Trading

Interest Rate Increase Leads To Volatility in the Stock Market; Traders Watch Closely

Market Trends

Last year saw the Federal Reserve increase the benchmark interest rate at least seven times. That's how the federal funds rate closed the 4%, the first time this has happened since the economic upheavals of 2008. This rate cycle coupled with the post-pandemic conditions and the worsening liquidity conditions means that investors may need to be watchful for longer.

The central bank may continue with its interest rate interventions this year, as already evidenced by recent reports. The system has just announced that it has increased the federal funds rate by 0.25%, so the interest rates vs. stock market debate may not go away any time soon.

Market Forces at Play in 2023

The cycle of Fed rate hikes does impact the stock market, but there are other forces. These are the ever-present inflation, geopolitics, post-pandemic issues, and China's economy.

Fed Rate Increases

Most of the volatility in the stock market in recent times emanated from concerns about the Fed rate hikes. Even as recently as December 2022, the Fed announced that it would continue on this path. However, the market didn't expect any action until around March. So it is safe to say no one can tell the aggressiveness of the hikes going forward. Although the market condition is not entirely dependent on these rates, the unpredictability is causing volatility, hence traders must stay alert.

Perpetual Inflation

There were signs that the US market was rebounding, but all that seems to be waning. Inflation is so stubborn that consumers are on the brink of losing hope. The services sector is now at one of its worst levels ever. Given the expectations of an economic slowdown, it is expected that fuel costs will continue to rise. Other items and services are also bound to cost more.

Post-Pandemic Challenges

Another force worth mentioning is the re-pricing surrounding the recent pandemic. Some firms are no longer as popular as they were at the height of the pandemic. After years of dominance, growth stocks are paving way for value stocks. As normalcy returns, companies that seemed done and dusted could recover. Therefore, traders had better rethink some of their strategies this year.
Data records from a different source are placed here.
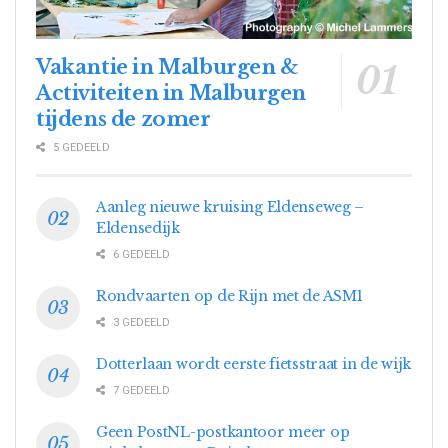
Vakantie in Malburgen &
Activiteiten in Malburgen
tijdens de zomer
5 GEDEELD
Aanleg nieuwe kruising Eldenseweg –
Eldensedijk
6 GEDEELD
Rondvaarten op de Rijn met de ASM1
3 GEDEELD
Dotterlaan wordt eerste fietsstraat in de wijk
7 GEDEELD
Geen PostNL-postkantoor meer op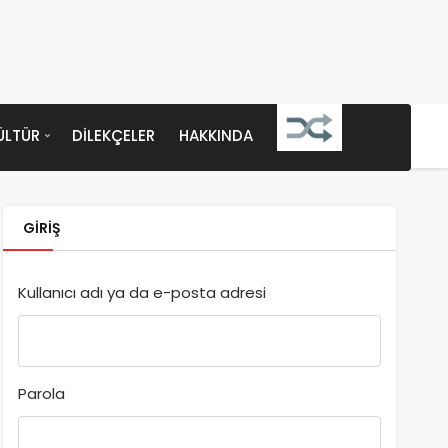
ÜLTÜR
DILEKÇELER
HAKKINDA
GIRIŞ
Kullanıcı adı ya da e-posta adresi
Parola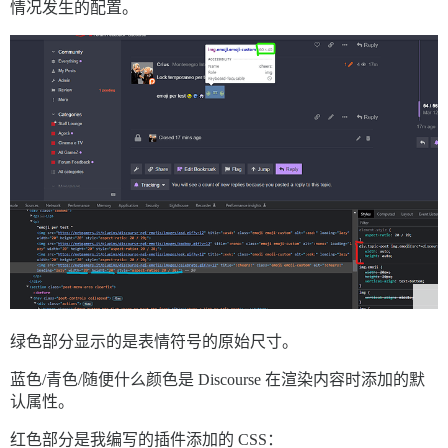
情况发生的配置。
绿色部分显示的是表情符号的原始尺寸。
蓝色/青色/随便什么颜色是 Discourse 在渲染内容时添加的默
认属性。
红色部分是我编写的插件添加的 CSS：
China Economy and Russia-Ukraine Conflict

Then there is the issue of global conflicts. The Russian stocks are worth watching, as is the situation in China, particularly the opportunity for contrarian trade.

The Opportunity in Volatility

Volatility in the stock market is not necessarily unpleasant, as it can offer opportunities for traders. Traders who like to look at the long-term market outlook may want to buy in companies that they like when the prices are low. The understanding is that the stock market will eventually recover.

The same strategy can apply when there is a sudden spike in stock prices. A trader can opt to sell out and invest the money made in other areas or stocks. When the stock market is volatile, valuations are likely to be friendlier. Consequently, the chances of making decent returns in the long term are higher.

Why is a long-term view of the market necessary?

First, predicting the stock market is next to impossible. Whenever a trader tries to time the market, there is a high risk of making losses. It is better to remain focused, than get into the timing strategy and fail. Timing is riskiest during stock market volatility.

The best companies have robust fundamentals, so they tend to perform well even when the volatility is high. The stock price may not indicate this immediately, but these companies will always emerge stronger. This may not be said for emerging companies, which can experience an unsustainable increase in stock prices. Stock investors can again come in and invest in such companies during these fluctuations in readiness for aggregate growth later.   

Conclusion

This is probably the most important lesson that a stock market trader can ever have: Volatility is normal. Basing the entry or exit from the market on this element alone can be disastrous. One had better watch closely before acting.

Despite the chaos that may be in the stock market, there could be investment opportunities, but only for those who understand how volatility relates to the interest rate and other factors.